The entries below are to be written out exactly, with no images included.

Segment Start: Material provided

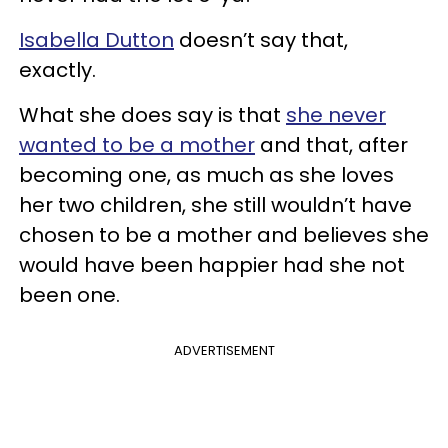
Isabella Dutton
doesn’t say that,
exactly.
What she does say is that
she never
wanted to be a mother
and that, after
becoming one, as much as she loves
her two children, she still wouldn’t have
chosen to be a mother and believes she
would have been happier had she not
been one.
ADVERTISEMENT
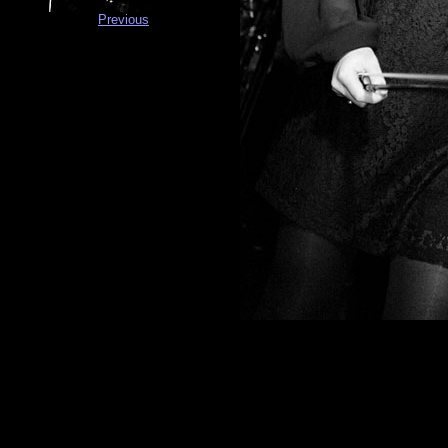
Previous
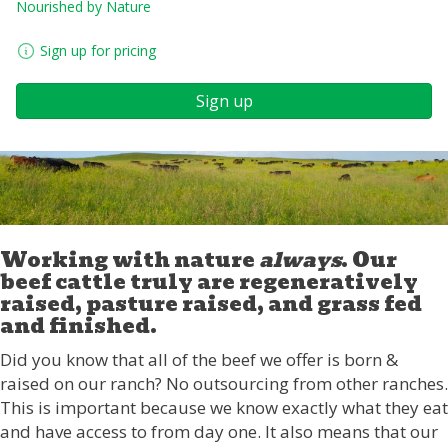
Nourished by Nature
Sign up for pricing
Sign up
Working with nature
always
. Our
beef cattle truly are regeneratively
raised, pasture raised, and grass fed
and finished.
Did you know that all of the beef we offer is born &
raised on our ranch? No outsourcing from other ranches.
This is important because we know exactly what they eat
and have access to from day one. It also means that our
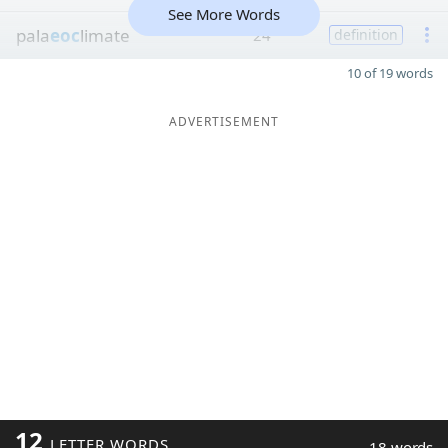
See More Words
pala
eoc
limate
24
definition
10 of 19 words
ADVERTISEMENT
12
LETTER WORDS
18 words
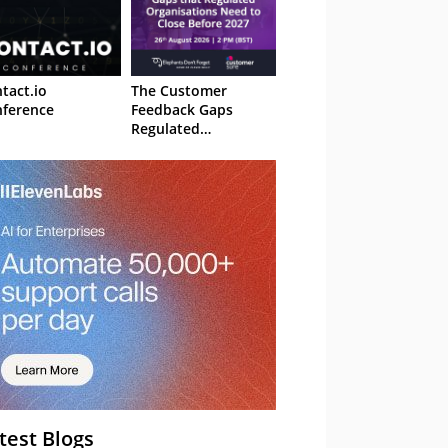
tact.io
The Customer
ference
Feedback Gaps
Regulated
Organisations Need
to Close Before 2027
– Webinar
test Blogs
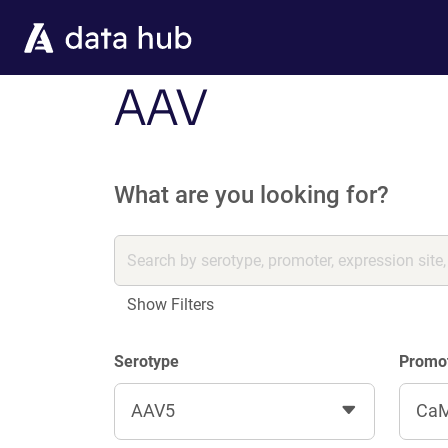
Skip to main content
AAV
What are you looking for?
Show Filters
Serotype
Promo
AAV5
CaM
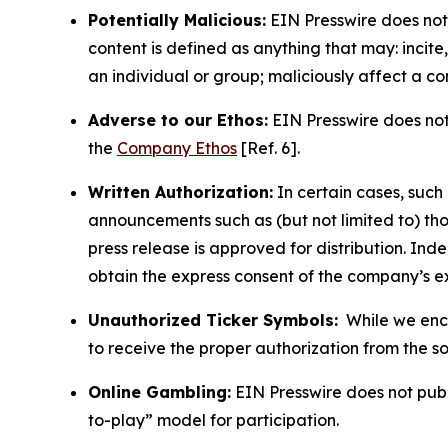
Potentially Malicious:
EIN Presswire does not 
content is defined as anything that may: incit
an individual or group; maliciously affect a c
Adverse to our Ethos:
EIN Presswire does not 
the
Company Ethos
[Ref. 6].
Written Authorization:
In certain cases, such
announcements such as (but not limited to) th
press release is approved for distribution. 
obtain the express consent of the company’s e
Unauthorized Ticker Symbols:
While we encou
to receive the proper authorization from the 
Online Gambling:
EIN Presswire does not publi
to-play” model for participation.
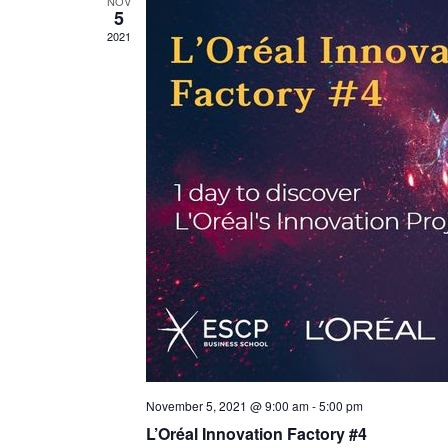
NOV
5
2021
November 5, 2021 @ 9:00 am
-
5:00 pm
L’Oréal Innovation Factory #4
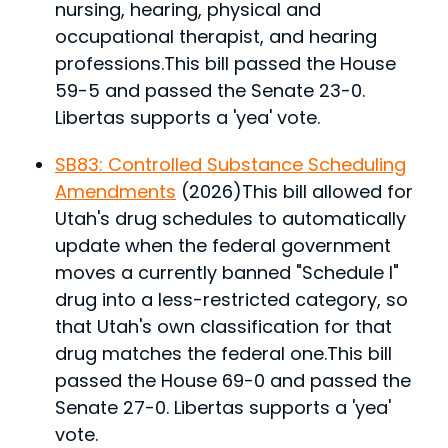
nursing, hearing, physical and
occupational therapist, and hearing
professions.
This bill passed the House
59-5 and passed the Senate 23-0.
Libertas supports a 'yea' vote.
SB83: Controlled Substance Scheduling
Amendments
(2026)
This bill allowed for
Utah's drug schedules to automatically
update when the federal government
moves a currently banned "Schedule I"
drug into a less-restricted category, so
that Utah's own classification for that
drug matches the federal one.
This bill
passed the House 69-0 and passed the
Senate 27-0. Libertas supports a 'yea'
vote.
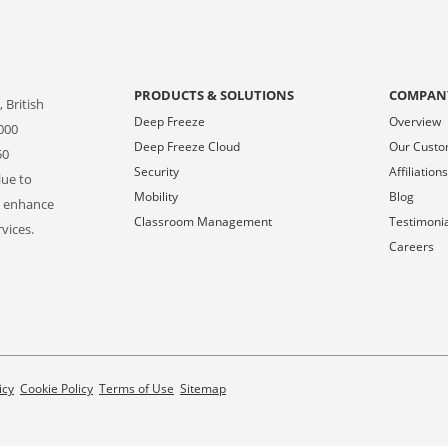
PRODUCTS & SOLUTIONS
COMPAN
 British
Deep Freeze
Overview
000
Deep Freeze Cloud
Our Cust
50
Security
Affiliation
lue to
Mobility
Blog
o enhance
Classroom Management
Testimoni
vices.
Careers
icy
Cookie Policy
Terms of Use
Sitemap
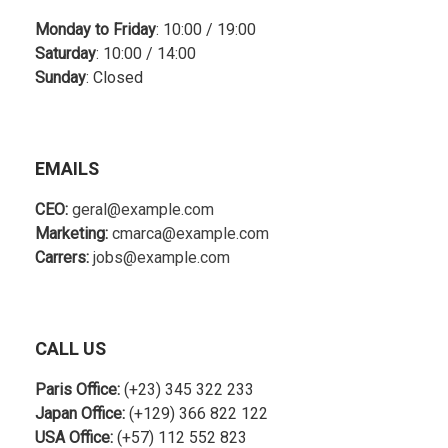
Monday to Friday
: 10:00 / 19:00
Saturday
: 10:00 / 14:00
Sunday
: Closed
EMAILS
CEO:
geral@example.com
Marketing:
cmarca@example.com
Carrers:
jobs@example.com
CALL US
Paris Office:
(+23) 345 322 233
Japan Office:
(+129) 366 822 122
USA Office:
(+57) 112 552 823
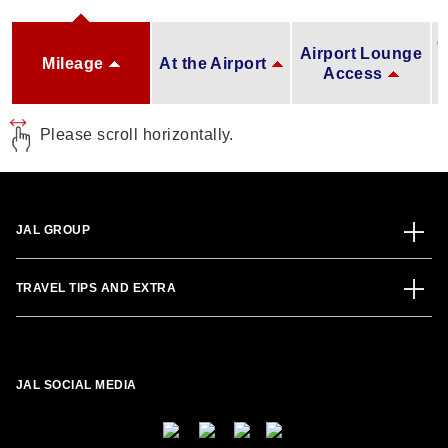
O
Airport Lounge
Mileage
At the Airport
Access
Please scroll horizontally.
JAL GROUP
TRAVEL TIPS AND EXTRA
JAL SOCIAL MEDIA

Segment End: Material provided

### Solved exercise:
Isabella Dutton
doesn’t say that,
exactly.
What she does say is that
she never
wanted to be a mother
and that, after
becoming one, as much as she loves
her two children, she still wouldn’t have
chosen to be a mother and believes she
would have been happier had she not
been one.
ADVERTISEMENT
Previous
Nourished by Nature
Sign up for pricing
Sign up
Working with nature
always
. Our
beef cattle truly are regeneratively
raised, pasture raised, and grass fed
and finished.
Did you know that all of the beef we offer is born &
raised on our ranch? No outsourcing from other ranches.
This is important because we know exactly what they eat
and have access to from day one. It also means that our
See More Words
pala
eoc
limate
24
definition
10 of 19 words
ADVERTISEMENT
12
LETTER WORDS
18 words
tact.io
The Customer
ference
Feedback Gaps
Regulated
Organisations Need
to Close Before 2027
– Webinar
test Blogs
Skip to main content
AAV
What are you looking for?
Show Filters
Serotype
Promo
AAV5
CaM
Potentially Malicious:
EIN Presswire does not 
content is defined as anything that may: incit
an individual or group; maliciously affect a c
Adverse to our Ethos:
EIN Presswire does not 
the
Company Ethos
[Ref. 6].
Written Authorization:
In certain cases, such
announcements such as (but not limited to) th
press release is approved for distribution. 
obtain the express consent of the company’s e
Unauthorized Ticker Symbols:
While we encou
to receive the proper authorization from the 
Online Gambling:
EIN Presswire does not publi
to-play” model for participation.
NOV
5
2021
November 5, 2021 @ 9:00 am
-
5:00 pm
L’Oréal Innovation Factory #4
nursing, hearing, physical and
occupational therapist, and hearing
professions.
This bill passed the House
59-5 and passed the Senate 23-0.
Libertas supports a 'yea' vote.
SB83: Controlled Substance Scheduling
Amendments
(2026)
This bill allowed for
Utah's drug schedules to automatically
update when the federal government
moves a currently banned "Schedule I"
drug into a less-restricted category, so
that Utah's own classification for that
drug matches the federal one.
This bill
passed the House 69-0 and passed the
Senate 27-0. Libertas supports a 'yea'
vote.
PRODUCTS & SOLUTIONS
COMPAN
 British
Deep Freeze
Overview
000
Deep Freeze Cloud
Our Cust
50
Security
Affiliation
lue to
Mobility
Blog
o enhance
Classroom Management
Testimoni
vices.
Careers
icy
Cookie Policy
Terms of Use
Sitemap
Monday to Friday
: 10:00 / 19:00
Saturday
: 10:00 / 14:00
Sunday
: Closed
EMAILS
CEO:
geral@example.com
Marketing:
cmarca@example.com
Carrers:
jobs@example.com
CALL US
Paris Office:
(+23) 345 322 233
Japan Office:
(+129) 366 822 122
USA Office:
(+57) 112 552 823
O
Airport Lounge
Mileage
At the Airport
Access
Please scroll horizontally.
JAL GROUP
TRAVEL TIPS AND EXTRA
JAL SOCIAL MEDIA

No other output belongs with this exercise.